> [Problem]: Look for "Eylül" in the records and copy every line that has it.

> [Information provided]:
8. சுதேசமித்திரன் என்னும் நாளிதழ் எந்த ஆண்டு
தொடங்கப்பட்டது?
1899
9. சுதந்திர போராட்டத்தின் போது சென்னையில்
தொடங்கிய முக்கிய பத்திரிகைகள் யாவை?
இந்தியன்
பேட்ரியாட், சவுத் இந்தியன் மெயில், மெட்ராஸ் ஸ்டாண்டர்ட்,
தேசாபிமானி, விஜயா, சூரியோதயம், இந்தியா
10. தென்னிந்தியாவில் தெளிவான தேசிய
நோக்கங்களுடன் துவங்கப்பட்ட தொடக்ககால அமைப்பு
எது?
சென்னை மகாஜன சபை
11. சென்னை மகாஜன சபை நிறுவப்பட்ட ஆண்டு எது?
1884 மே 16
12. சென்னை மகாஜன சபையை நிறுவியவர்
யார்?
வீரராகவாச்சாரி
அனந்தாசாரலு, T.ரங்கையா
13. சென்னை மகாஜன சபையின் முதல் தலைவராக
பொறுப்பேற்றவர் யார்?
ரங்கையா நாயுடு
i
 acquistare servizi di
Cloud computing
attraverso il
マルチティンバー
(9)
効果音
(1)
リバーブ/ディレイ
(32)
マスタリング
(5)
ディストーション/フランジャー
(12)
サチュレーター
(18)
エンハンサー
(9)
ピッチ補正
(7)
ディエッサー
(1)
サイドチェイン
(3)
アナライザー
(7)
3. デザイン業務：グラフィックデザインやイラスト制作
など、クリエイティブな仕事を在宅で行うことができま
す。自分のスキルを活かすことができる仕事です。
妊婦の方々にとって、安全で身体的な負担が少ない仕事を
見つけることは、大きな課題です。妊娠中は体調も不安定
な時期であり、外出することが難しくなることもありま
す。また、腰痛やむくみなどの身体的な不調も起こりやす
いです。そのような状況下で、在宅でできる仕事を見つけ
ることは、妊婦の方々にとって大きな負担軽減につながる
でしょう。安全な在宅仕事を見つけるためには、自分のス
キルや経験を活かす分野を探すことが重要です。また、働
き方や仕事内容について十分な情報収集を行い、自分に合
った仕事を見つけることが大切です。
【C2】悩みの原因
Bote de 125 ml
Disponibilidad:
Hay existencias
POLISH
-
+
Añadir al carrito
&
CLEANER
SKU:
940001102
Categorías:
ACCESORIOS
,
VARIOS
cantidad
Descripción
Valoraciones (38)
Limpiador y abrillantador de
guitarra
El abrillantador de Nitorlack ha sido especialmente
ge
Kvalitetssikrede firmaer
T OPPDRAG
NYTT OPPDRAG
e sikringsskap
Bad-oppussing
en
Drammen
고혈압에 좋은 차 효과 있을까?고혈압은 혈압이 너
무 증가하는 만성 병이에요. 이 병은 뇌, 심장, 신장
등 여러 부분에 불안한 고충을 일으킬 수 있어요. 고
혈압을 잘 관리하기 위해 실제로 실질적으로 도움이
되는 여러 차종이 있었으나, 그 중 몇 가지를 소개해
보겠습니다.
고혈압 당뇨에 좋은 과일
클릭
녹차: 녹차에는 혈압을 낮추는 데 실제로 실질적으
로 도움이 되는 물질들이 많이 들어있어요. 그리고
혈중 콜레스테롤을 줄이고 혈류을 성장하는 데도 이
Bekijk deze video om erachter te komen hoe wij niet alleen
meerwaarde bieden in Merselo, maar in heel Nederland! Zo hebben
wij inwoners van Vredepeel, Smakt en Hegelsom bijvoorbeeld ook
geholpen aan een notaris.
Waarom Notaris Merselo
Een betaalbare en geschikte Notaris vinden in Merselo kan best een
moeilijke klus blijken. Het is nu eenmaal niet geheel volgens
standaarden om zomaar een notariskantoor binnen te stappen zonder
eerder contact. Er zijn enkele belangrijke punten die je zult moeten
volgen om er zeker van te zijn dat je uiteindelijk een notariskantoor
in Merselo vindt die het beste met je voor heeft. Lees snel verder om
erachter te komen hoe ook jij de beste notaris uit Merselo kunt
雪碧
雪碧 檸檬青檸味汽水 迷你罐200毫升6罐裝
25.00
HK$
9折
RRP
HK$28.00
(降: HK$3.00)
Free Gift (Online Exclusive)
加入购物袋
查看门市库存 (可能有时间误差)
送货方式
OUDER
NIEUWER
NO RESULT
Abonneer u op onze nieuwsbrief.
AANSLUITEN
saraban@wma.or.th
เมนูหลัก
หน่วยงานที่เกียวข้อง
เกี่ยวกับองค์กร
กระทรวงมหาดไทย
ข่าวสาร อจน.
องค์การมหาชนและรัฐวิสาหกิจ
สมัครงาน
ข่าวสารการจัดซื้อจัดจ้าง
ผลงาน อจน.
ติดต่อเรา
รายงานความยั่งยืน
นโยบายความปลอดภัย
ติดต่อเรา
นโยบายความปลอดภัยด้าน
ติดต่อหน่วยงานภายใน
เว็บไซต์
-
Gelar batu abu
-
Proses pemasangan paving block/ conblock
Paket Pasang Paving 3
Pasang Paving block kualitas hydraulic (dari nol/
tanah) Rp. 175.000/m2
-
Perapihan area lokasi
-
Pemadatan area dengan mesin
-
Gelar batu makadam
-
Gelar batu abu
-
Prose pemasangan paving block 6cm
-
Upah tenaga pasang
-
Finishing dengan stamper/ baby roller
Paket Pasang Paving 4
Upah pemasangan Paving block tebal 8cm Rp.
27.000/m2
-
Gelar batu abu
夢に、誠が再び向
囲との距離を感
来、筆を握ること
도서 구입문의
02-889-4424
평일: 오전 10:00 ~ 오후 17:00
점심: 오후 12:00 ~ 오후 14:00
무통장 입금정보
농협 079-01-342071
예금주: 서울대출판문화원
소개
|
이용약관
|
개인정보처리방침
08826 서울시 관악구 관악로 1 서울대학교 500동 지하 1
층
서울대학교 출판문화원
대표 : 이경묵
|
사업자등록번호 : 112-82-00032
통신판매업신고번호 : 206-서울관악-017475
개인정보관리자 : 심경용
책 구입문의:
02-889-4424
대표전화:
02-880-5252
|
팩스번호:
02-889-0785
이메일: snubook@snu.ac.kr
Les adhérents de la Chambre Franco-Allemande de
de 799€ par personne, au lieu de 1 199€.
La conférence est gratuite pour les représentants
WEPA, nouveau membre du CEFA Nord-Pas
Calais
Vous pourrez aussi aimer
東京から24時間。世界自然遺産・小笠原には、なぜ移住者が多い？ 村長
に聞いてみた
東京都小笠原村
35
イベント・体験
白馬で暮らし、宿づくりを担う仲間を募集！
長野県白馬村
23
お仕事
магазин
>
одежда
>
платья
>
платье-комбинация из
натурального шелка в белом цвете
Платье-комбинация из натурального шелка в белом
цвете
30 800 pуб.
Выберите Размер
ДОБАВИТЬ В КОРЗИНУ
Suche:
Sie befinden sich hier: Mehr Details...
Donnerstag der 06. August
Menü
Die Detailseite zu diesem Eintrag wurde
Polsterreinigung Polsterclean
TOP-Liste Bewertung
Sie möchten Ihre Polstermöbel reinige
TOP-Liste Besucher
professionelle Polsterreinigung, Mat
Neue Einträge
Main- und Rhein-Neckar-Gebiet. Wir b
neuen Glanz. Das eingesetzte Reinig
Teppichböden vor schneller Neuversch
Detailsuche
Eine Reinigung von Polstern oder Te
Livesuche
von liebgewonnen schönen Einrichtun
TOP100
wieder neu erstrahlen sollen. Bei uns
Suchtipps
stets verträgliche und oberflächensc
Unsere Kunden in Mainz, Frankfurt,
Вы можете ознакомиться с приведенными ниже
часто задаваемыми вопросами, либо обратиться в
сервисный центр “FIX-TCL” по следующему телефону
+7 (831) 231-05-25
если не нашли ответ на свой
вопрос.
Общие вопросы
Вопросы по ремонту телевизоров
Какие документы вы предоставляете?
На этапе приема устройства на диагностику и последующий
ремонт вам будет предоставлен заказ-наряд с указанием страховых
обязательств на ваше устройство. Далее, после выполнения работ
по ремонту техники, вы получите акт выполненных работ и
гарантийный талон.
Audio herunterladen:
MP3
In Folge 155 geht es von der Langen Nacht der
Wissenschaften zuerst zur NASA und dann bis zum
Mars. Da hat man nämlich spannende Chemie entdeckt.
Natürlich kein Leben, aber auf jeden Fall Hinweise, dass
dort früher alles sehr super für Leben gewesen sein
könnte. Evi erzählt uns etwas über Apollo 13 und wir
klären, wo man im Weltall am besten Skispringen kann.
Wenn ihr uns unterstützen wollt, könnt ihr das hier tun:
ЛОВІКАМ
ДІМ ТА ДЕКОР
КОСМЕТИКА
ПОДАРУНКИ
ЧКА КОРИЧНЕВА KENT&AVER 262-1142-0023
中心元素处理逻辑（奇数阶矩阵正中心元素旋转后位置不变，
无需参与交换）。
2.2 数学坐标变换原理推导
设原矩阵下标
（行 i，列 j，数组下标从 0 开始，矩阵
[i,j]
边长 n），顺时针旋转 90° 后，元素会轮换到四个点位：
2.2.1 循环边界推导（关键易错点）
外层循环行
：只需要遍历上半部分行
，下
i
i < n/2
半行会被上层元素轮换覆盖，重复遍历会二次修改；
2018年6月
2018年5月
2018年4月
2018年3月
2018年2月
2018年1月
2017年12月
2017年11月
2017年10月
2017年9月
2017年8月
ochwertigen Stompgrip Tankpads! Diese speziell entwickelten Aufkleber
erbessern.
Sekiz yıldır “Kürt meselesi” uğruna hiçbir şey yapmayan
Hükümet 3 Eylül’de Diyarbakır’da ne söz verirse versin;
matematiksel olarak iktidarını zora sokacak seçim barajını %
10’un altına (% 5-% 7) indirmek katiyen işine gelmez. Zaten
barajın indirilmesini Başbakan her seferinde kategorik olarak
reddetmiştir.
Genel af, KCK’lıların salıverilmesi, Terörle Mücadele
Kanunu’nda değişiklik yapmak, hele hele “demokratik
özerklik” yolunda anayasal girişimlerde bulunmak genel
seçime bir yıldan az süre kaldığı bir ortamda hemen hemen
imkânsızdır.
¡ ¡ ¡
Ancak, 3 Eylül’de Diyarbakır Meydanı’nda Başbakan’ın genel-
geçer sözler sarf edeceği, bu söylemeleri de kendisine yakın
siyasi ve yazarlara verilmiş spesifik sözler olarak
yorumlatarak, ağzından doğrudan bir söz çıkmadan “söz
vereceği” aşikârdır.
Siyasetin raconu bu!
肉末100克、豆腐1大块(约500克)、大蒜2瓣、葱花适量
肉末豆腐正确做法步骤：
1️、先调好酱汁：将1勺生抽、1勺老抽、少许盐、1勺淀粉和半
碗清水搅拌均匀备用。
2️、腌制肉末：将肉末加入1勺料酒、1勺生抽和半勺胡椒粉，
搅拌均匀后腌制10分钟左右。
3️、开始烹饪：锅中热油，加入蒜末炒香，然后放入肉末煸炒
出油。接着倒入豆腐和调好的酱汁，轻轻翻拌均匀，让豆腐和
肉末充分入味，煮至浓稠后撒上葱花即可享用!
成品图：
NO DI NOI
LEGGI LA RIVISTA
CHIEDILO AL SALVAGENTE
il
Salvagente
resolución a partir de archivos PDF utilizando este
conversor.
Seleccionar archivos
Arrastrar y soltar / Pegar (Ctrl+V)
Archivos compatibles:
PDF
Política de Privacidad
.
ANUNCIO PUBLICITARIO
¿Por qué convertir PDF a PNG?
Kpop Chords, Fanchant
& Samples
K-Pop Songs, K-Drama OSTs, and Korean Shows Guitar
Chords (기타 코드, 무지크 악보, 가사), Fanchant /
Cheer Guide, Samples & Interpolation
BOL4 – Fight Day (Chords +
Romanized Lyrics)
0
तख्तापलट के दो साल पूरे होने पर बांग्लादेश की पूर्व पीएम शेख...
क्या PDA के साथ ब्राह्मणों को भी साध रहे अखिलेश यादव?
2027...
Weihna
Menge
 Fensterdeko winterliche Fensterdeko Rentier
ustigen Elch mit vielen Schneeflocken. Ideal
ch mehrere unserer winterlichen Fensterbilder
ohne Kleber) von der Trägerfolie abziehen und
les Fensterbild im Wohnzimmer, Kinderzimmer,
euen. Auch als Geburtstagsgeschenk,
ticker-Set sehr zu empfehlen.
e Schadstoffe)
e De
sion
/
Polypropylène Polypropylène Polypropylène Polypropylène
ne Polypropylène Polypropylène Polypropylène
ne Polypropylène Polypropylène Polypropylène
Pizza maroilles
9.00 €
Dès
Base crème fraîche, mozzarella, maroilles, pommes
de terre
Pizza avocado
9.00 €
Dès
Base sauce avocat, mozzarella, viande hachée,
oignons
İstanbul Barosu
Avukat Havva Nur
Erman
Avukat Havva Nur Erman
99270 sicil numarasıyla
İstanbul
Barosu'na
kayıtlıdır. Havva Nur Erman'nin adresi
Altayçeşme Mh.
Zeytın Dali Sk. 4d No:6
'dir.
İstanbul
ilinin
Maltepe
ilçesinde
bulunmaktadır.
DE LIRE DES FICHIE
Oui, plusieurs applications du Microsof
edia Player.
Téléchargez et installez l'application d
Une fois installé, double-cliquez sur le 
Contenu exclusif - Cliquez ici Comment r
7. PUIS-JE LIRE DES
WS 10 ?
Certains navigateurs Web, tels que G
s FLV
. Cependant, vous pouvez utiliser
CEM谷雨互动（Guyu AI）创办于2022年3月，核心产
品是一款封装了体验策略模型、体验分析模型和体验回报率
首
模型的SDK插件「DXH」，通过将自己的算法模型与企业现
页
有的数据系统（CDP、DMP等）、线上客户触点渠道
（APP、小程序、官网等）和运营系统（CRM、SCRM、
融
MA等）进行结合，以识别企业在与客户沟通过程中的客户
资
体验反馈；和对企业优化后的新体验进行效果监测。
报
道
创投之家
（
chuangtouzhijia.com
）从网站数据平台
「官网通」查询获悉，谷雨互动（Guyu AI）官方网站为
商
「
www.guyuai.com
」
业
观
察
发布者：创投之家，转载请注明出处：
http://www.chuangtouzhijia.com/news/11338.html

> [The completed task]:
Hükümet 3 Eylül’de Diyarbakır’da ne söz verirse versin;
Ancak, 3 Eylül’de Diyarbakır Meydanı’nda Başbakan’ın genel-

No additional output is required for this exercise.